Task to carry out =
Return, from the lines below, each one that includes the word "scan".

Data provided =
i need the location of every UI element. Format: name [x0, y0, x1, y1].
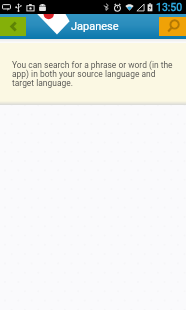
button[interactable]: Back — [0, 17, 26, 36]
staticText: 13:50 — [156, 1, 183, 13]
staticText: You can search for a phrase or word (in … — [12, 60, 186, 88]
button[interactable]: Search — [159, 17, 186, 36]
staticText: Japanese — [71, 20, 119, 33]
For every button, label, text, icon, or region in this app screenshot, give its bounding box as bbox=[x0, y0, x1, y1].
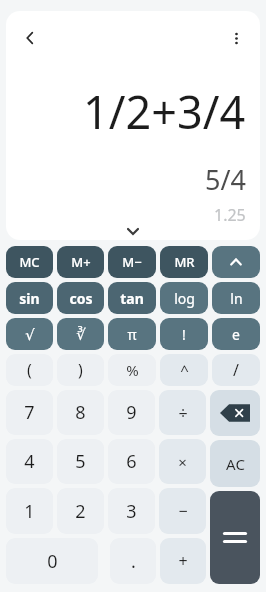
staticText: cos bbox=[69, 289, 93, 308]
staticText: M+ bbox=[71, 253, 91, 271]
staticText: 4 bbox=[24, 449, 35, 474]
staticText: ^ bbox=[180, 360, 189, 380]
button[interactable]: 9 bbox=[108, 390, 155, 435]
staticText: ( bbox=[27, 359, 32, 381]
staticText: e bbox=[232, 325, 240, 344]
staticText: ) bbox=[78, 359, 83, 381]
button[interactable]: ^ bbox=[160, 354, 208, 386]
button[interactable]: 8 bbox=[57, 390, 104, 435]
staticText: 5 bbox=[75, 449, 86, 474]
staticText: 7 bbox=[24, 400, 35, 425]
staticText: sin bbox=[19, 289, 40, 308]
button[interactable]: − bbox=[159, 488, 206, 534]
button[interactable]: Backspace bbox=[210, 390, 260, 436]
staticText: ! bbox=[182, 325, 186, 344]
button[interactable]: M+ bbox=[57, 246, 104, 278]
button[interactable]: log bbox=[160, 282, 208, 314]
button[interactable]: sin bbox=[6, 282, 53, 314]
button[interactable]: Collapse bbox=[212, 246, 260, 278]
button[interactable]: √ bbox=[6, 318, 53, 350]
button[interactable]: + bbox=[160, 538, 206, 584]
staticText: ÷ bbox=[178, 402, 188, 424]
staticText: 6 bbox=[126, 449, 137, 474]
staticText: − bbox=[178, 500, 188, 522]
button[interactable]: MC bbox=[6, 246, 53, 278]
staticText: MR bbox=[174, 253, 195, 271]
staticText: ∛ bbox=[76, 326, 86, 343]
staticText: √ bbox=[25, 326, 35, 343]
button[interactable]: M− bbox=[108, 246, 156, 278]
staticText: 8 bbox=[75, 400, 86, 425]
staticText: + bbox=[178, 550, 188, 572]
button[interactable]: More options bbox=[218, 20, 254, 56]
button[interactable]: ∛ bbox=[57, 318, 104, 350]
staticText: / bbox=[233, 359, 239, 381]
button[interactable]: 2 bbox=[57, 488, 104, 534]
staticText: 1.25 bbox=[214, 204, 246, 226]
button[interactable]: ( bbox=[6, 354, 53, 386]
staticText: 1 bbox=[24, 499, 35, 524]
button[interactable]: ÷ bbox=[159, 390, 206, 435]
staticText: × bbox=[178, 452, 187, 472]
button[interactable]: 7 bbox=[6, 390, 53, 435]
button[interactable]: tan bbox=[108, 282, 156, 314]
button[interactable]: Back bbox=[12, 20, 48, 56]
staticText: 0 bbox=[47, 549, 58, 574]
button[interactable]: cos bbox=[57, 282, 104, 314]
button[interactable]: ln bbox=[212, 282, 260, 314]
staticText: 9 bbox=[126, 400, 137, 425]
button[interactable]: ! bbox=[160, 318, 208, 350]
button[interactable]: 1 bbox=[6, 488, 53, 534]
staticText: 1/2+3/4 bbox=[83, 81, 246, 142]
staticText: MC bbox=[19, 253, 40, 271]
button[interactable]: Expand bbox=[116, 223, 150, 239]
staticText: . bbox=[131, 549, 136, 574]
button[interactable]: AC bbox=[210, 440, 260, 487]
button[interactable]: π bbox=[108, 318, 156, 350]
staticText: % bbox=[126, 360, 139, 380]
button[interactable]: 4 bbox=[6, 439, 53, 484]
button[interactable]: 5 bbox=[57, 439, 104, 484]
button[interactable]: / bbox=[212, 354, 260, 386]
button[interactable]: MR bbox=[160, 246, 208, 278]
button[interactable]: ) bbox=[57, 354, 104, 386]
button[interactable]: 6 bbox=[108, 439, 155, 484]
staticText: 2 bbox=[75, 499, 86, 524]
button[interactable]: 3 bbox=[108, 488, 155, 534]
staticText: M− bbox=[122, 253, 142, 271]
staticText: ln bbox=[230, 289, 243, 308]
button[interactable]: e bbox=[212, 318, 260, 350]
button[interactable]: Equals bbox=[210, 491, 260, 584]
staticText: 5/4 bbox=[205, 161, 246, 198]
staticText: π bbox=[127, 325, 137, 344]
button[interactable]: % bbox=[108, 354, 156, 386]
button[interactable]: 0 bbox=[6, 538, 98, 584]
button[interactable]: . bbox=[110, 538, 156, 584]
staticText: AC bbox=[226, 454, 245, 474]
staticText: 3 bbox=[126, 499, 137, 524]
staticText: log bbox=[174, 289, 195, 308]
staticText: tan bbox=[120, 289, 144, 308]
button[interactable]: × bbox=[159, 439, 206, 484]
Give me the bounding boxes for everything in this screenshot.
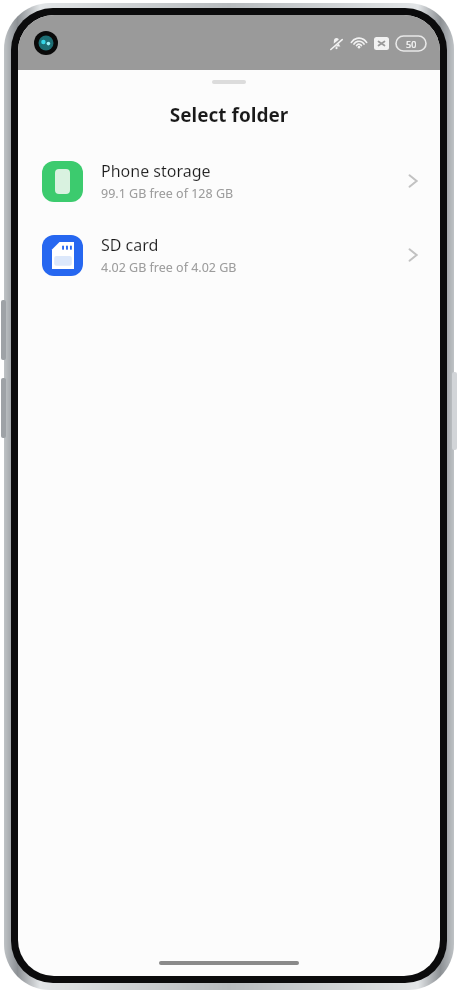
staticText: 50: [406, 38, 417, 50]
button[interactable]: Phone storage: [18, 156, 440, 206]
staticText: Phone storage: [101, 160, 211, 182]
staticText: SD card: [101, 234, 159, 256]
staticText: 99.1 GB free of 128 GB: [101, 185, 234, 202]
staticText: 4.02 GB free of 4.02 GB: [101, 259, 237, 276]
button[interactable]: SD card: [18, 230, 440, 280]
staticText: Select folder: [18, 102, 440, 128]
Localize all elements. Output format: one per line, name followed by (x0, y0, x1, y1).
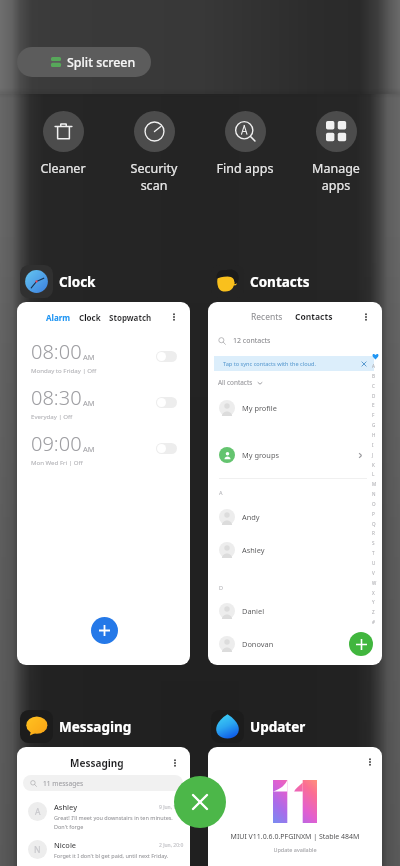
button[interactable]: A (28, 802, 184, 831)
staticText: Ashley (242, 545, 265, 555)
button[interactable]: Daniel (219, 598, 364, 624)
staticText: A (219, 489, 223, 496)
button[interactable]: 08:00 (31, 333, 177, 379)
staticText: 09:00 (31, 430, 82, 457)
button[interactable]: Contacts (295, 311, 333, 323)
staticText: I (372, 442, 374, 448)
button[interactable]: 08:30 (31, 379, 177, 425)
staticText: A (35, 806, 41, 818)
button[interactable]: Cleaner (18, 111, 108, 177)
staticText: Monday to Friday | Off (31, 366, 97, 374)
button[interactable]: Alarm (17, 302, 190, 665)
button[interactable]: My profile (219, 395, 364, 421)
button[interactable]: Stopwatch (109, 312, 152, 323)
button[interactable]: Split screen (17, 47, 151, 77)
staticText: D (372, 393, 376, 399)
button[interactable]: Messaging (20, 709, 132, 744)
button[interactable]: N (28, 840, 184, 859)
button[interactable]: Contacts (211, 264, 310, 299)
staticText: O (372, 501, 376, 507)
staticText: A (372, 363, 375, 369)
staticText: Y (372, 599, 375, 605)
staticText: Cleaner (18, 160, 108, 177)
staticText: Update available (208, 846, 382, 853)
staticText: Find apps (200, 160, 290, 177)
button[interactable]: Search contacts (218, 336, 271, 346)
staticText: Andy (242, 512, 260, 522)
staticText: L (372, 471, 375, 477)
staticText: Nicole (54, 840, 77, 850)
staticText: MIUI V11.0.6.0.PFGINXM | Stable 484M (208, 832, 382, 842)
staticText: N (34, 844, 41, 856)
staticText: 08:00 (31, 338, 82, 365)
staticText: U (372, 560, 376, 566)
button[interactable]: More options (208, 747, 382, 866)
button[interactable]: Tap to sync contacts with the cloud. (214, 356, 374, 371)
staticText: Z (372, 609, 375, 615)
staticText: K (372, 462, 375, 468)
button[interactable]: Messaging (17, 747, 190, 866)
button[interactable]: More options (363, 755, 377, 769)
staticText: Everyday | Off (31, 412, 73, 420)
button[interactable]: Toggle alarm (156, 443, 177, 454)
button[interactable]: More options (167, 310, 181, 324)
staticText: 11 messages (43, 779, 84, 788)
staticText: Split screen (67, 54, 136, 71)
button[interactable]: 09:00 (31, 425, 177, 471)
button[interactable]: Add alarm (91, 617, 118, 644)
button[interactable]: Close all apps (174, 776, 226, 828)
staticText: Contacts (250, 273, 310, 291)
staticText: 08:30 (31, 384, 82, 411)
staticText: N (372, 491, 376, 497)
staticText: V (372, 570, 375, 576)
staticText: Clock (59, 273, 96, 291)
button[interactable]: Ashley (219, 537, 364, 563)
staticText: Tap to sync contacts with the cloud. (223, 360, 316, 368)
button[interactable]: Updater (211, 709, 306, 744)
staticText: Donovan (242, 639, 274, 649)
button[interactable]: Search messages (23, 775, 183, 791)
staticText: My profile (242, 403, 277, 413)
staticText: D (219, 584, 224, 591)
button[interactable]: Toggle alarm (156, 351, 177, 362)
button[interactable]: More options (359, 310, 373, 324)
button[interactable]: Find apps (200, 111, 290, 177)
staticText: Messaging (59, 718, 132, 736)
staticText: W (372, 580, 377, 586)
button[interactable]: Recents (251, 311, 283, 323)
staticText: C (372, 383, 375, 389)
button[interactable]: Add contact (349, 632, 373, 656)
staticText: Daniel (242, 606, 265, 616)
staticText: Manage apps (291, 160, 381, 193)
button[interactable]: Alarm (46, 312, 71, 323)
staticText: All contacts (218, 378, 253, 387)
staticText: G (372, 422, 376, 428)
button[interactable]: My groups (219, 442, 364, 468)
staticText: H (372, 432, 376, 438)
button[interactable]: Favourites (371, 352, 380, 361)
button[interactable]: All contacts (218, 378, 263, 387)
button[interactable]: Manage apps (291, 111, 381, 193)
staticText: My groups (242, 450, 279, 460)
staticText: Ashley (54, 802, 78, 812)
staticText: Q (372, 521, 376, 527)
button[interactable]: Security scan (109, 111, 199, 193)
button[interactable]: Clock (20, 264, 96, 299)
staticText: Forget it I don't bl get paid, until nex… (54, 852, 169, 859)
staticText: AM (83, 352, 95, 362)
button[interactable]: Andy (219, 504, 364, 530)
button[interactable]: Dismiss (360, 360, 368, 368)
staticText: M (372, 481, 377, 487)
button[interactable]: More options (168, 756, 182, 770)
button[interactable]: Clock (79, 312, 101, 323)
button[interactable]: Donovan (219, 631, 364, 657)
staticText: Updater (250, 718, 306, 736)
staticText: Security scan (109, 160, 199, 193)
button[interactable]: Toggle alarm (156, 397, 177, 408)
staticText: AM (83, 444, 95, 454)
staticText: 2 Jun, 20:0 (159, 842, 184, 849)
staticText: 9 Jun, 10:2 (159, 804, 184, 811)
staticText: S (372, 540, 375, 546)
button[interactable]: Recents (208, 302, 382, 665)
staticText: Great! I'll meet you downstairs in ten m… (54, 814, 184, 831)
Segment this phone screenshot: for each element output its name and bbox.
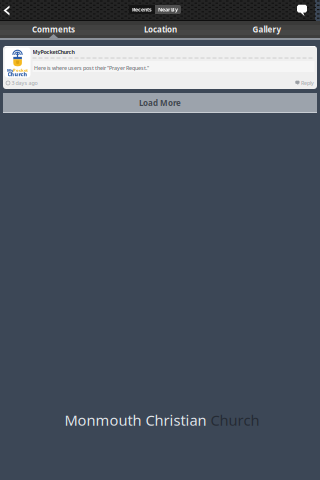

Answer to the exercise =
button[interactable]: Security scan (109, 111, 199, 193)
staticText: Security scan (109, 160, 199, 193)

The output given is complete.